Vertex AI Search for retail’s (VAIS:Retail) data ingestion pipeline encompasses both product catalog and user event data. This data stream provides the foundation for robust model training and continuous evaluation through feedback mechanisms. Accurate and complete data ingestion is not just a prerequisite, it's an ongoing process essential for maintaining the adaptability of the underlying models. This, in turn, directly influences the quality and relevance of search results, offering significant returns on investment.
Consider these data ingestion best practices when architecting your retail search solution to maximize efficiency and effectiveness. There are two main sub-sections 1. Product Catalog 2. User events. This blog only discusses the Product Catalog section.
VAIS:Retail offers two primary methods for catalog ingestion: bulk import and real-time streaming. This dual approach accommodates the diverse architectural needs of various customer backends. There's no requirement to exclusively choose one method; a hybrid ingestion mode can be employed, leveraging both bulk import and streaming updates based on specific requirements.
Bulk imports are ideal when dealing with large-scale additions, deletions or updates to thousands of products at once. In contrast, real-time streaming excels when continuous updates are needed for a relatively smaller volume of products. The choice between these methods hinges on the nature of your product catalog, the frequency of updates, and the overall architecture of your backend systems.
VAIS:Retail's bulk import functionality supports three distinct data sources: BigQuery , Google Cloud Storage , and inline data. For extensive catalogs, inline imports may not be the most scalable option due to size limitations, thus reserving their use for minor updates or experimental testing.
While Google Cloud Storage offers a viable alternative, it necessitates adherence to specific formats (e.g., JSON Lines) and file restrictions. Users are responsible for managing bucket structures, file chunking, and other aspects of the import process. Furthermore, directly editing the catalog within Google Cloud Storage can be cumbersome, and while potentially cost-effective, it lacks the flexibility of other methods.
BigQuery emerges as a compelling choice for numerous reasons. It facilitates easy modification of catalog data, enables the specification of partition dates during import, and allows for efficient data transformation through SQL queries. This empowers users to prepare their data seamlessly before ingestion
For scenarios involving a high volume of product catalog updates (thousands of product changes, additions, or deletions) within a short timeframe and at regular intervals, a combined approach of bulk imports and real-time streaming can be highly effective. Stage the updates in BigQuery or Google Cloud Storage , then perform incremental bulk imports at regular intervals, such as every hour or two. This method efficiently manages large-scale updates while minimizing disruptions.
For smaller, less frequent updates, or those requiring immediate reflection in the catalog, leverage the real-time streaming API. In the hybrid approach, real-time streaming can fill the gaps between bulk imports, ensuring your catalog remains current. This strategy strikes a balance between making individual REST API calls (for patching products) and performing bulk changes, optimizing both efficiency and responsiveness in your VAIS:Retail catalog management.

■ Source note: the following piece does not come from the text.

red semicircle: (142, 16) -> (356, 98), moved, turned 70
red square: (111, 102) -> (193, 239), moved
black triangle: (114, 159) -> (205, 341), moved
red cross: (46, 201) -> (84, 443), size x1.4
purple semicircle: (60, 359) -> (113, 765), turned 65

To ensure a seamless user experience and consistent search results, it is strongly recommended to maintain a unified catalog within a single branch rather than having disparate catalogs across multiple branches. This practice streamlines catalog updates and reduces the risk of inconsistencies during branch switching.
Consider these common branching strategies for effective catalog management:
1. Single Branch Updates: Designate a "live" branch as the default and continuously update it as catalog changes occur. For bulk updates, leverage import functionality during periods of low traffic to minimize disruptions. Utilize streaming APIs for smaller, incremental updates or batch them into larger chunks for regular imports.
2. Branch Switching:
There are a couple of choices to manage different branches:
In the realm of backend engineering, a comprehensive Disaster Recovery (DR) plan is paramount, particularly for retail-focused subsystems like VAIS:Retail. This plan should address the potential failure of catalog and user event ingestion pipelines, regardless of the underlying cause. In such scenarios, the ability to swiftly restore the catalog to a functional state is critical.
Leveraging BigQuery for data staging offers a distinct advantage in disaster recovery. If the current catalog or user event data within VAIS:Retail is not significantly different from the most recent snapshot stored in BigQuery, a simple import API call can initiate a rapid restoration. This approach minimizes downtime and ensures the search functionality remains operational.
Conversely, if BigQuery is not integrated into your data pipeline, alternative mechanisms must be in place to expeditiously reload the catalog from a known good state. These mechanisms might involve backup systems, data replication, or other failover strategies.
By incorporating these disaster recovery considerations into your VAIS:Retail architecture, you can bolster the system's robustness and maintain business continuity even in the face of unexpected disruptions. A well-prepared DR plan ensures that your retail search capabilities remain operational and responsive, minimizing the impact on customer experience and revenue generation.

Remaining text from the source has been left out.